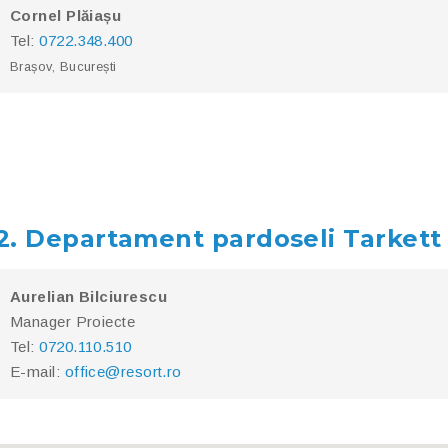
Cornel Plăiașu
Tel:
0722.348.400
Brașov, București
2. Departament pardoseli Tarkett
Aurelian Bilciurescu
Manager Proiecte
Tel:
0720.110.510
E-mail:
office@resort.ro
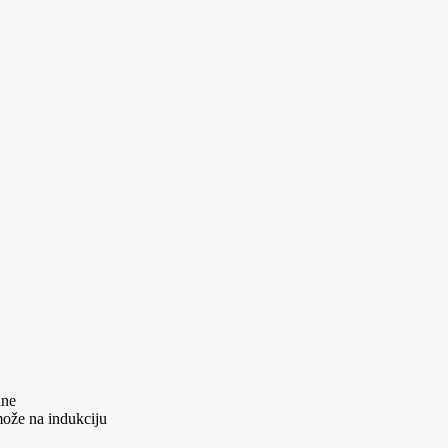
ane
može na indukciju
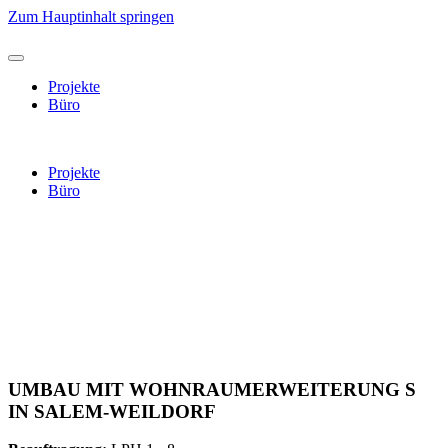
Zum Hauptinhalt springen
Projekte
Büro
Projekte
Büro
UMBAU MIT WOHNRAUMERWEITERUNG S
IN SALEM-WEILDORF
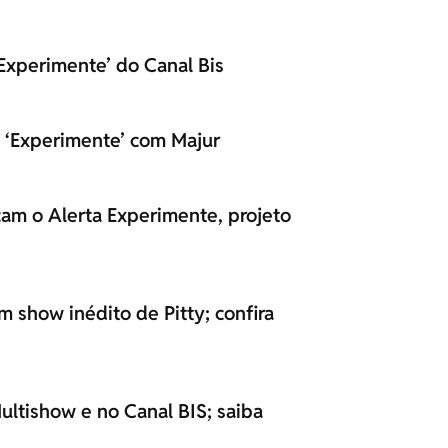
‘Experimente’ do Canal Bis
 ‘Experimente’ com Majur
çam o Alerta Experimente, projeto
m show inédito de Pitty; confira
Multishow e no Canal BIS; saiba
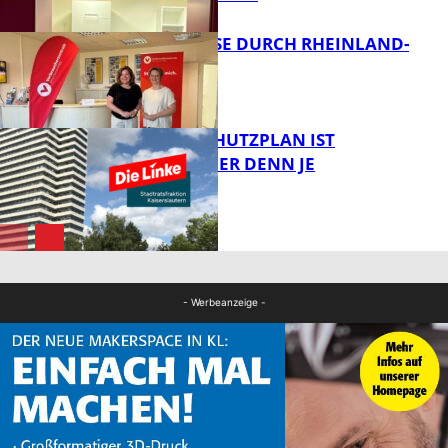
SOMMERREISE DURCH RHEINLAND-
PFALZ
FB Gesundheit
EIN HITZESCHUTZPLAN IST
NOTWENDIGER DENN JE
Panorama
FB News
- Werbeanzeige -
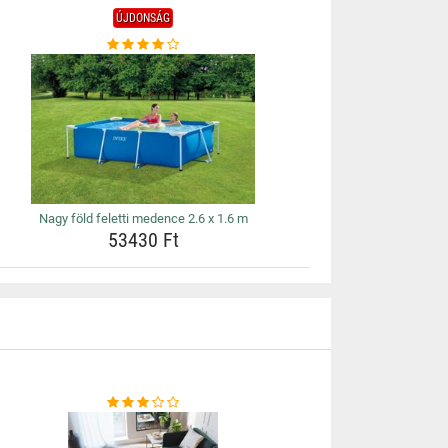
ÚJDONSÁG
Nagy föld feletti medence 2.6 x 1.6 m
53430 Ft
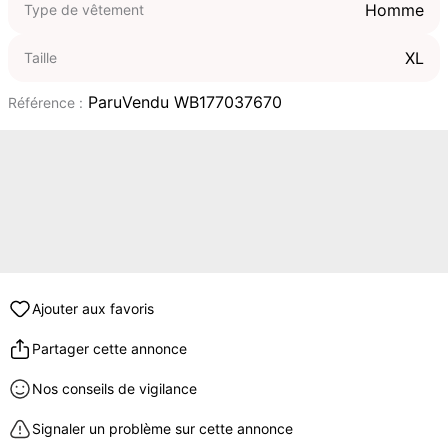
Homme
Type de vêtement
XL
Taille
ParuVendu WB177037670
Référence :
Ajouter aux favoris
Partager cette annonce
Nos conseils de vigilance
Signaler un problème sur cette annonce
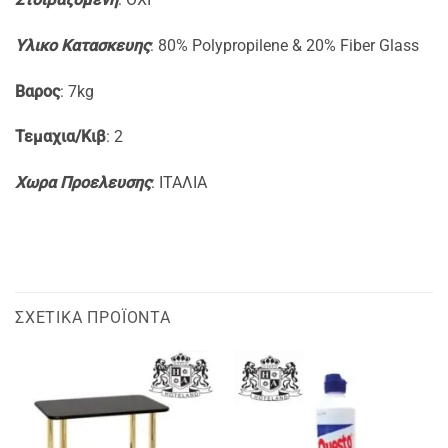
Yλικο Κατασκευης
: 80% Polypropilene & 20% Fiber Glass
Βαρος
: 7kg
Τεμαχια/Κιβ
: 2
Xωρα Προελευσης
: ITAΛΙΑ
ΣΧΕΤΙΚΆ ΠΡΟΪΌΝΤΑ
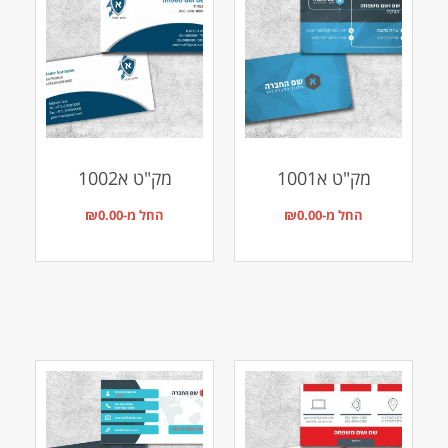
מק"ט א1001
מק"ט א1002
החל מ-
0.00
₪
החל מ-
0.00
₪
——
* Problem to solve *
Drop every picture from the data, then output all the rest exactly.

* Answer to this exercise *
Cornel Plăiașu
Tel:
0722.348.400
Brașov, București
2. Departament pardoseli Tarkett
Aurelian Bilciurescu
Manager Proiecte
Tel:
0720.110.510
E-mail:
office@resort.ro
ane
može na indukciju
Zum Hauptinhalt springen
Projekte
Büro
Projekte
Büro
UMBAU MIT WOHNRAUMERWEITERUNG S
IN SALEM-WEILDORF
‘Experimente’ do Canal Bis
 ‘Experimente’ com Majur
çam o Alerta Experimente, projeto
m show inédito de Pitty; confira
Multishow e no Canal BIS; saiba
SOMMERREISE DURCH RHEINLAND-
PFALZ
FB Gesundheit
EIN HITZESCHUTZPLAN IST
NOTWENDIGER DENN JE
Panorama
FB News
- Werbeanzeige -
ÚJDONSÁG
Nagy föld feletti medence 2.6 x 1.6 m
53430 Ft
Homme
Type de vêtement
XL
Taille
ParuVendu WB177037670
Référence :
Ajouter aux favoris
Partager cette annonce
Nos conseils de vigilance
Signaler un problème sur cette annonce
Yλικο Κατασκευης
: 80% Polypropilene & 20% Fiber Glass
Βαρος
: 7kg
Τεμαχια/Κιβ
: 2
Xωρα Προελευσης
: ITAΛΙΑ
ΣΧΕΤΙΚΆ ΠΡΟΪΌΝΤΑ
מק"ט א1001
מק"ט א1002
החל מ-
0.00
₪
החל מ-
0.00
₪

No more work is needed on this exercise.